Please give, exactly as they appear below, the line with "Имеющиеся на рынке" and every line after it through the final one, and nothing else.

===== Data for analysis

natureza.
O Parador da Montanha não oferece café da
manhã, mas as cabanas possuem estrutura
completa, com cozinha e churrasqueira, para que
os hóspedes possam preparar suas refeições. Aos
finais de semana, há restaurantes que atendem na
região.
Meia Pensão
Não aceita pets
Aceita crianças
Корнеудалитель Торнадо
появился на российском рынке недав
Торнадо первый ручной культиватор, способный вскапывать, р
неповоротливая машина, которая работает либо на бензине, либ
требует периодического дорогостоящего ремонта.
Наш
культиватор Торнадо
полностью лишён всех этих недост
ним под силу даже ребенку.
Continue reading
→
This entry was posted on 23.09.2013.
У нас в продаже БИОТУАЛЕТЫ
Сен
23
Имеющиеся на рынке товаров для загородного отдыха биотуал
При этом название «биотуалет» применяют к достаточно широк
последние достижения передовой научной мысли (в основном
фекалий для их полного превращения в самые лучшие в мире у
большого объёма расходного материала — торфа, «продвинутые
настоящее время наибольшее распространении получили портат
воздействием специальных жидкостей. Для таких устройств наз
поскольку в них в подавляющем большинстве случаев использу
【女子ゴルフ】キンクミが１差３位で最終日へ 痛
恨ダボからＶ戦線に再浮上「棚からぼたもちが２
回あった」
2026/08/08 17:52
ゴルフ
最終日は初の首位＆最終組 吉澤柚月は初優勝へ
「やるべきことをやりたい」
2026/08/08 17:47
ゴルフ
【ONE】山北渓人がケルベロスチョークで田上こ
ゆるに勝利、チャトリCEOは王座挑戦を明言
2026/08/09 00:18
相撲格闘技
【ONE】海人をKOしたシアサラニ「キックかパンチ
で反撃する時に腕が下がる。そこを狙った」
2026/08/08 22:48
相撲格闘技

==========

**Expected answer**
Имеющиеся на рынке товаров для загородного отдыха биотуал
При этом название «биотуалет» применяют к достаточно широк
последние достижения передовой научной мысли (в основном
фекалий для их полного превращения в самые лучшие в мире у
большого объёма расходного материала — торфа, «продвинутые
настоящее время наибольшее распространении получили портат
воздействием специальных жидкостей. Для таких устройств наз
поскольку в них в подавляющем большинстве случаев использу
【女子ゴルフ】キンクミが１差３位で最終日へ 痛
恨ダボからＶ戦線に再浮上「棚からぼたもちが２
回あった」
2026/08/08 17:52
ゴルフ
最終日は初の首位＆最終組 吉澤柚月は初優勝へ
「やるべきことをやりたい」
2026/08/08 17:47
ゴルフ
【ONE】山北渓人がケルベロスチョークで田上こ
ゆるに勝利、チャトリCEOは王座挑戦を明言
2026/08/09 00:18
相撲格闘技
【ONE】海人をKOしたシアサラニ「キックかパンチ
で反撃する時に腕が下がる。そこを狙った」
2026/08/08 22:48
相撲格闘技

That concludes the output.